[[ Information supplied, beginning ]]

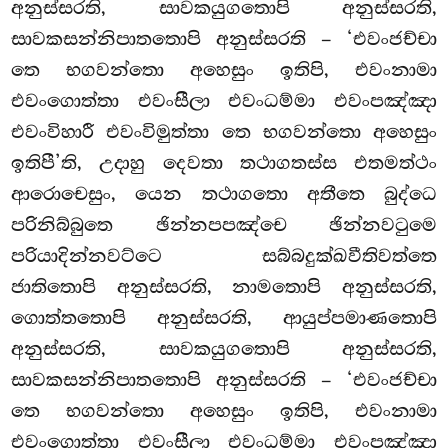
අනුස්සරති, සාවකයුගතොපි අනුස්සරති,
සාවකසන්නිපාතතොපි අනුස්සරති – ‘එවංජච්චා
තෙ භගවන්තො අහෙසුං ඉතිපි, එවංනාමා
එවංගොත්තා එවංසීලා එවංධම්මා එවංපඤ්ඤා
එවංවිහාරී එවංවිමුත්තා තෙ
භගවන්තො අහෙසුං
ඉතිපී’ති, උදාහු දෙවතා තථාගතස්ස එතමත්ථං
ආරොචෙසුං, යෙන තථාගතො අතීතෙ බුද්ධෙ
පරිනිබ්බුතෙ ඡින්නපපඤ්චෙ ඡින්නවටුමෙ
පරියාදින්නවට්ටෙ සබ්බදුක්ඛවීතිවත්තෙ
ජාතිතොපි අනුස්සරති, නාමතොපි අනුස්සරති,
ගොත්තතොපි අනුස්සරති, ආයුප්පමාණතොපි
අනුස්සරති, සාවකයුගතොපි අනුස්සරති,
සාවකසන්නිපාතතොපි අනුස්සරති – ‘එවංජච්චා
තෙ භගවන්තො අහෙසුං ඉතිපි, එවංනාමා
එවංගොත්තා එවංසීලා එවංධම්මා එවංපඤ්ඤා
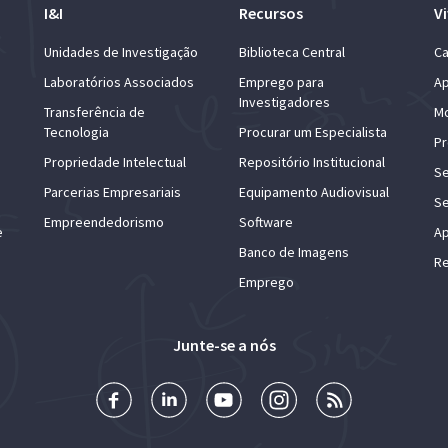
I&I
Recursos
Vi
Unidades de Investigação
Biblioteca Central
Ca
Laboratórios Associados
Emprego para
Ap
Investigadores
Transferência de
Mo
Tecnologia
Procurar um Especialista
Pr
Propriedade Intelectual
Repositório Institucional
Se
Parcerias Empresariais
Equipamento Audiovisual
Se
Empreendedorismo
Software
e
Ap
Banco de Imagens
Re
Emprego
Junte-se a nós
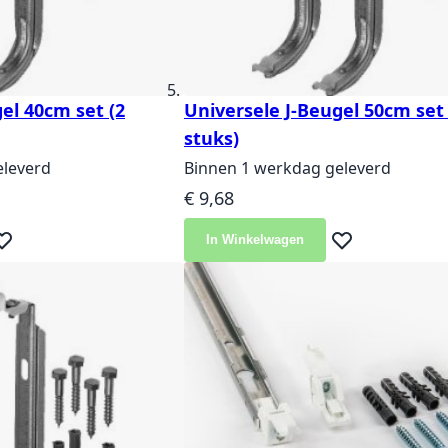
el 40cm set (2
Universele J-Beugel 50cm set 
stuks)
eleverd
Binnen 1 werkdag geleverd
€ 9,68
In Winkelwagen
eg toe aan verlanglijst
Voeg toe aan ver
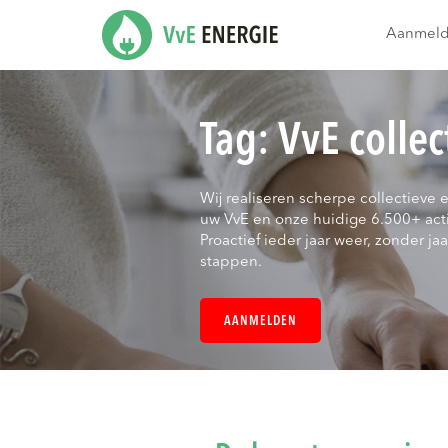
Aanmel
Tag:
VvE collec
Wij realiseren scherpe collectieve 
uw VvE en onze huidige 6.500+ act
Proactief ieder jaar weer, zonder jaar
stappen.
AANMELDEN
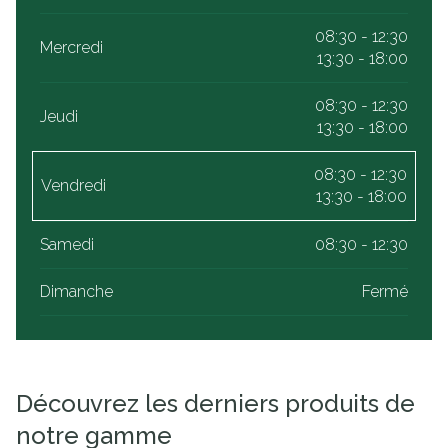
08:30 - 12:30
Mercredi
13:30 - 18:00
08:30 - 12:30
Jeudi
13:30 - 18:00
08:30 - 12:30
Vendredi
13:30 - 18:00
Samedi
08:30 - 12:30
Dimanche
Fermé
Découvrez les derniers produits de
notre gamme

[[ Information supplied, end ]]

How to complete this task:
Put down exactly the lines of the data above that run from its first line through the line bearing "ආරොචෙසුං, යෙන තථාගතො අතීතෙ බුද්ධෙ", and no pictures.

Task answer:
අනුස්සරති, සාවකයුගතොපි අනුස්සරති,
සාවකසන්නිපාතතොපි අනුස්සරති – ‘එවංජච්චා
තෙ භගවන්තො අහෙසුං ඉතිපි, එවංනාමා
එවංගොත්තා එවංසීලා එවංධම්මා එවංපඤ්ඤා
එවංවිහාරී එවංවිමුත්තා තෙ
භගවන්තො අහෙසුං
ඉතිපී’ති, උදාහු දෙවතා තථාගතස්ස එතමත්ථං
ආරොචෙසුං, යෙන තථාගතො අතීතෙ බුද්ධෙ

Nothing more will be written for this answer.